> **Activity**
The line containing "الطريقي،العالم الانسان، من أشهر" marks the end: write out exactly every line from the first line of the data below through that line, and only those.

> **Provided records**
- - - - - - -

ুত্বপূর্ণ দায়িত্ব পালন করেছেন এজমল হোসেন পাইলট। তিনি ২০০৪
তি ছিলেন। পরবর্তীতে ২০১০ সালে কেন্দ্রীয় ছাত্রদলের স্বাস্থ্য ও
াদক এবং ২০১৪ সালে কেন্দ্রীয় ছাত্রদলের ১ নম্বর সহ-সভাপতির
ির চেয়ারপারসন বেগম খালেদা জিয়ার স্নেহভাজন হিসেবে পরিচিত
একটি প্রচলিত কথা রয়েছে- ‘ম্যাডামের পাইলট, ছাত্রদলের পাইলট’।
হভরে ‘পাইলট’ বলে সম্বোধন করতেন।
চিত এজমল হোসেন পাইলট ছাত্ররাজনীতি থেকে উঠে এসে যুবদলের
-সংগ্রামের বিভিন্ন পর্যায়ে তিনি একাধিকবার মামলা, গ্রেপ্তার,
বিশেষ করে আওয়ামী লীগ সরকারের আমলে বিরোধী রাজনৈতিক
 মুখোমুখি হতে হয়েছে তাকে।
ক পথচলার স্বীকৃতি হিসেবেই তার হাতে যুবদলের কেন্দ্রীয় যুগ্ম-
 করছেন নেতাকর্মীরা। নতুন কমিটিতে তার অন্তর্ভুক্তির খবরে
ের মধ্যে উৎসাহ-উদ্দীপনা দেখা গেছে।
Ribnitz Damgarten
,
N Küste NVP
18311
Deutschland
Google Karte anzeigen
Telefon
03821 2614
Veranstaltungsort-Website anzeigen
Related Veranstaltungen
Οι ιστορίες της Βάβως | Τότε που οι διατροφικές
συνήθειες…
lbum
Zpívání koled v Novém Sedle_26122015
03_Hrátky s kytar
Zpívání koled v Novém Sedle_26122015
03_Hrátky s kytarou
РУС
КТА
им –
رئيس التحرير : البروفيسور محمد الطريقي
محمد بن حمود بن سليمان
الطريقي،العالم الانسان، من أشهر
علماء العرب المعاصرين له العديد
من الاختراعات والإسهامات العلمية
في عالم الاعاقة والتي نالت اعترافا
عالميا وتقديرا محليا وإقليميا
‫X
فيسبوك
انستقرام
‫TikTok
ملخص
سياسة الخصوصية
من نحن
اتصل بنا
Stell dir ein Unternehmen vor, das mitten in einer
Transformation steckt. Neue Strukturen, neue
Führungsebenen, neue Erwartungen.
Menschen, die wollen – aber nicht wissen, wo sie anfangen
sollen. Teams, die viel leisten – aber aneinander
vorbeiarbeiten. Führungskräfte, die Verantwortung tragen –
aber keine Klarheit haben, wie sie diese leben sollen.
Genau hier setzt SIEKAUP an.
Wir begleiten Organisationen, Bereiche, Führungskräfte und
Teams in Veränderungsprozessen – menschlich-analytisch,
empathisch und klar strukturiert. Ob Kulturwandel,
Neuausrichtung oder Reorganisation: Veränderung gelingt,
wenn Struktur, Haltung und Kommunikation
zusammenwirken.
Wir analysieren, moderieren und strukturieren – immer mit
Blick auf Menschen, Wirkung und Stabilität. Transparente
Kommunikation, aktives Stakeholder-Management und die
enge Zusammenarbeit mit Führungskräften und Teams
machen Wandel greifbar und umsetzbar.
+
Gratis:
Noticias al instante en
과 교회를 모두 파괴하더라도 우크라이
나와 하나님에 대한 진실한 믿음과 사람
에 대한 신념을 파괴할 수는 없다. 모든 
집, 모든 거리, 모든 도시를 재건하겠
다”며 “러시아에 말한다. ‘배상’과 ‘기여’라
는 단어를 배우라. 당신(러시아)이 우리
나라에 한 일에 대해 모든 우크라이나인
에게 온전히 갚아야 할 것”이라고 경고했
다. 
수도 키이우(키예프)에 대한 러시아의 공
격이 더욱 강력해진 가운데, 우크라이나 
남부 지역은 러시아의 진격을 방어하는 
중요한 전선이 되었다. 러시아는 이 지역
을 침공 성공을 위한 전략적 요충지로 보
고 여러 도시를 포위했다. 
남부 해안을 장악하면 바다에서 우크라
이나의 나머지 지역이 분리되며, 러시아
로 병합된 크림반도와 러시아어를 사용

- - - - - - -

> **Result**
ুত্বপূর্ণ দায়িত্ব পালন করেছেন এজমল হোসেন পাইলট। তিনি ২০০৪
তি ছিলেন। পরবর্তীতে ২০১০ সালে কেন্দ্রীয় ছাত্রদলের স্বাস্থ্য ও
াদক এবং ২০১৪ সালে কেন্দ্রীয় ছাত্রদলের ১ নম্বর সহ-সভাপতির
ির চেয়ারপারসন বেগম খালেদা জিয়ার স্নেহভাজন হিসেবে পরিচিত
একটি প্রচলিত কথা রয়েছে- ‘ম্যাডামের পাইলট, ছাত্রদলের পাইলট’।
হভরে ‘পাইলট’ বলে সম্বোধন করতেন।
চিত এজমল হোসেন পাইলট ছাত্ররাজনীতি থেকে উঠে এসে যুবদলের
-সংগ্রামের বিভিন্ন পর্যায়ে তিনি একাধিকবার মামলা, গ্রেপ্তার,
বিশেষ করে আওয়ামী লীগ সরকারের আমলে বিরোধী রাজনৈতিক
 মুখোমুখি হতে হয়েছে তাকে।
ক পথচলার স্বীকৃতি হিসেবেই তার হাতে যুবদলের কেন্দ্রীয় যুগ্ম-
 করছেন নেতাকর্মীরা। নতুন কমিটিতে তার অন্তর্ভুক্তির খবরে
ের মধ্যে উৎসাহ-উদ্দীপনা দেখা গেছে।
Ribnitz Damgarten
,
N Küste NVP
18311
Deutschland
Google Karte anzeigen
Telefon
03821 2614
Veranstaltungsort-Website anzeigen
Related Veranstaltungen
Οι ιστορίες της Βάβως | Τότε που οι διατροφικές
συνήθειες…
lbum
Zpívání koled v Novém Sedle_26122015
03_Hrátky s kytar
Zpívání koled v Novém Sedle_26122015
03_Hrátky s kytarou
РУС
КТА
им –
رئيس التحرير : البروفيسور محمد الطريقي
محمد بن حمود بن سليمان
الطريقي،العالم الانسان، من أشهر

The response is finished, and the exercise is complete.